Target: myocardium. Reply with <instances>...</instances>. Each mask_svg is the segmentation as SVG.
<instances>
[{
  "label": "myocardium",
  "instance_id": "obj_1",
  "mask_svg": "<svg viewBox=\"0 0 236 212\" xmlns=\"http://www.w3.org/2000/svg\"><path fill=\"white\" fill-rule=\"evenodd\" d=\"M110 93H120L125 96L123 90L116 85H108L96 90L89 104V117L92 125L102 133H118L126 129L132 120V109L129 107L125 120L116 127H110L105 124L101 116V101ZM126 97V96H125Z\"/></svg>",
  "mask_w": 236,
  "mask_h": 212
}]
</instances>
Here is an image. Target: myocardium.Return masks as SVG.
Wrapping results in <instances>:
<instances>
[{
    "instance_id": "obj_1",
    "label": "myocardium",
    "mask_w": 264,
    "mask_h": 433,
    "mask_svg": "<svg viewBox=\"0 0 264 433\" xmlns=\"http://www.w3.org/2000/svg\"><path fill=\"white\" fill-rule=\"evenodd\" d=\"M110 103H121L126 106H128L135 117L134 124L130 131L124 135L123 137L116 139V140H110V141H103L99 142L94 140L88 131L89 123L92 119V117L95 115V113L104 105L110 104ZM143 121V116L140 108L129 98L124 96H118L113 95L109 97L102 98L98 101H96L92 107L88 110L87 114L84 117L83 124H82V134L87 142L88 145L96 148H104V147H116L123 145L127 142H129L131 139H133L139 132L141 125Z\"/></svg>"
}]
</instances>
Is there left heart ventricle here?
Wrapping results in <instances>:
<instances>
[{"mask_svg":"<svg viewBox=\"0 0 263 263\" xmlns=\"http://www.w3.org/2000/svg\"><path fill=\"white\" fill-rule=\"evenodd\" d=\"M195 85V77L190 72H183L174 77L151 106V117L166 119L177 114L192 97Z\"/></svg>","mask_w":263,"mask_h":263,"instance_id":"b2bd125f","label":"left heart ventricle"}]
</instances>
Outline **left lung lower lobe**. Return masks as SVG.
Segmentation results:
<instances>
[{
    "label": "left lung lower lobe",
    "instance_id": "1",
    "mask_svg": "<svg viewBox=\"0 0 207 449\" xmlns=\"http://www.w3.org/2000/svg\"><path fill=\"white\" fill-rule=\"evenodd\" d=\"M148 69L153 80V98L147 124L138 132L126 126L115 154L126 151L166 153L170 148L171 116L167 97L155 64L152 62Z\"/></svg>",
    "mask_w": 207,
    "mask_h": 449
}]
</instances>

-.-.-

Task. Using the data above, count the lines that hold the string "lung". Report the number and nothing else.

Answer to this task. 2